The Corner Office: On the Record With: Paul Bogaards
When you teach classes on publicity, what do you tell future publicists are some of the most important skills they need?
● You need to read with comprehension and know how write well (still). You need to distill essential information about your books (outgoing process) and digest media and data (incoming process). You need to be personable (for relationship building). You need to have a strong network of contacts.
I always ask people who are interviewing with me if they’ve ever worked in sales. It’s the second question I ask. The first is “What are you reading now?” You’d be surprised how many people say Tolstoy. F***ing Tolstoy! Anyhow, almost everyone says “no” in response to the question about sales. Then I ask them how they would feel about working in sales. Almost all of them grimace. So I categorically reject most candidates after the third question because, in my view, you need to have the tenacity of a commission sales rep to perform this job well. You need to be unrelenting in both your advocacy and outreach on behalf of authors. If your friends don’t say to you once a week, “Can you just stop talking about books for a minute?” you are not doing your job well.
You need to chase leads. You need to cope well with rejection. You need to be highly functional and irrationally happy. You need to be connected to the world and engaged. You have to listen to conversations that spring up around your books (and sometimes step in and change them).
What are some qualities writers need to be successful promoting their books?

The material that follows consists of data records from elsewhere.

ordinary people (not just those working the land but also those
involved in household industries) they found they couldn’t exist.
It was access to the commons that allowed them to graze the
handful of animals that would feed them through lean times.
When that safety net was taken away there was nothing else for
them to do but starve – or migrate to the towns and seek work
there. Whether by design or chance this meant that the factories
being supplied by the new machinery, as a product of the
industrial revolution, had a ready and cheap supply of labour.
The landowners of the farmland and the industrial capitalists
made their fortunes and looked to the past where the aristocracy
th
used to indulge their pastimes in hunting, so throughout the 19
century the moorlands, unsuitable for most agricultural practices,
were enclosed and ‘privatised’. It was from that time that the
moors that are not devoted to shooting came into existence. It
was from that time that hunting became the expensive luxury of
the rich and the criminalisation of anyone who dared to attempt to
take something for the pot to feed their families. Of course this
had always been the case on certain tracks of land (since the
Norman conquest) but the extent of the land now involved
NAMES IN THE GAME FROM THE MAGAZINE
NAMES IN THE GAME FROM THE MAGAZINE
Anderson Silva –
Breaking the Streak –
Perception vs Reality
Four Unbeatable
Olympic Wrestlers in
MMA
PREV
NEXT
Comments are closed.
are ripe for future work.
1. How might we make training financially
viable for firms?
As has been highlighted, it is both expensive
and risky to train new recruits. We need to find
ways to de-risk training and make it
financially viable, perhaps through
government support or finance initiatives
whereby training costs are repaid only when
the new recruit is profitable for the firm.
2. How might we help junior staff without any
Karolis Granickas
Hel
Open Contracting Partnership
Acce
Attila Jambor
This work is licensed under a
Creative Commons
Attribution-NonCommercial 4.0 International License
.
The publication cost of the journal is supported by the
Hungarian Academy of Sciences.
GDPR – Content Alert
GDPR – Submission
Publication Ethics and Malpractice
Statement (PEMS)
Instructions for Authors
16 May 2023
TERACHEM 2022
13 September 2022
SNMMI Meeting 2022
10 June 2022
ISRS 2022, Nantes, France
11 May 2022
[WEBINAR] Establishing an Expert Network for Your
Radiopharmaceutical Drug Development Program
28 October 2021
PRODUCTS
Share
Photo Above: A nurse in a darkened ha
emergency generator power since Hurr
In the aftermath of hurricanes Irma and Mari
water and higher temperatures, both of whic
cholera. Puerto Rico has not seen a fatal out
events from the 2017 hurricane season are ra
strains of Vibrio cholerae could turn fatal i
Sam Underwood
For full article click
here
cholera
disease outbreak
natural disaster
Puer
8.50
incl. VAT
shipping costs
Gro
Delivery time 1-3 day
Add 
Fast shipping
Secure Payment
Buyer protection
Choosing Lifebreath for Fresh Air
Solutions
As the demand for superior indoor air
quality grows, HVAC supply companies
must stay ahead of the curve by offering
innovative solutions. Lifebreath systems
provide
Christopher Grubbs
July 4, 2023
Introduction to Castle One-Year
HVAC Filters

● Fabulous hair and comfortable shoes.
Writers need to understand the value of promotion: why it matters. Writers need to be engaged with every audience they come into contact with—publishers, sales reps, booksellers, librarians, media, social hubs—because every audience represents an opportunity. And proper engagement begins with enthusiasm for their work. That may sound obvious, but I’ve been around a surprising number of authors who are kind of “meh” about their work (or if not their work, the process of selling it). Listen: If you’re not excited about your book, why should the reader be? Writers need to send the appropriate message. Shamelessness, adaptability and an awareness of the marketplace all help.